After an average 13 months of treatment with atazanavir, triglycerides fell significantly to 198.5 mg/dL (P < 0.001). Total cholesterol also dropped significantly to 191 mg/dL (P < 0.001), reflecting declines in both HDL cholesterol to 40 mg/dL (P = 0.02) and non-HDL cholesterol to 152 mg/dL (P < 0.001). Proportions of people with total cholesterol above 240 mg/dL, triglycerides above 200 mg/dL, and triglycerides above 400 mg/dL also dropped during follow-up (from 23.8% to 16%, 42.8% to 35%, and 13.9% to 8%), though the proportion with non-HDL above 190 mg/dL rose from 42.8% to 49.7%.
The researchers figured cardiovascular risk by a validated scoring system based on 10-year cumulative risk of a major cardiovascular event in an Italian population.
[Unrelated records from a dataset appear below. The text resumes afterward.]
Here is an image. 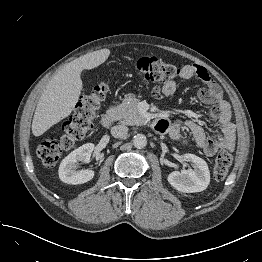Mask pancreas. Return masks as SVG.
<instances>
[{
  "label": "pancreas",
  "instance_id": "pancreas-1",
  "mask_svg": "<svg viewBox=\"0 0 262 262\" xmlns=\"http://www.w3.org/2000/svg\"><path fill=\"white\" fill-rule=\"evenodd\" d=\"M139 99L129 94L123 102L112 109L114 117L126 125H140L144 122L143 115L138 110Z\"/></svg>",
  "mask_w": 262,
  "mask_h": 262
}]
</instances>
The score does not take smoking into account, but it does factor in age, diabetes mellitus, systolic blood pressure, prescription of antihypertensives, total cholesterol, and HDL cholesterol. Thus the high smoking rate in this cohort would not drive up the risk of heart disease in this equation.
In an analysis not adjusted for other risk factors, the cardiovascular risk score barely budged after 13 months of atazanavir, inching down from 3.43 to 3.38. An analysis adjusted for age did chart a drop in the heart risk score from 3.43 to 3.14. Although this 8% decline reached statistical significance (P = 0.001), the Catholic University team judged it a "modest decrease." Higher total cholesterol and triglycerides before the change to atazanavir predicted greater drops in cardiovascular risk at the end of follow-up.
1. Colafigli M, Di Giambenedetto S, Bracciale L, et al. Improvement of lipid metabolism does not change the cardiovascular risk score in 13 months of observation of patients switched to atazanavir-based regimen. 8th International Congress on Drug Therapy in HIV Infection, November 12-16, 2006, Glasgow. Abstract P128.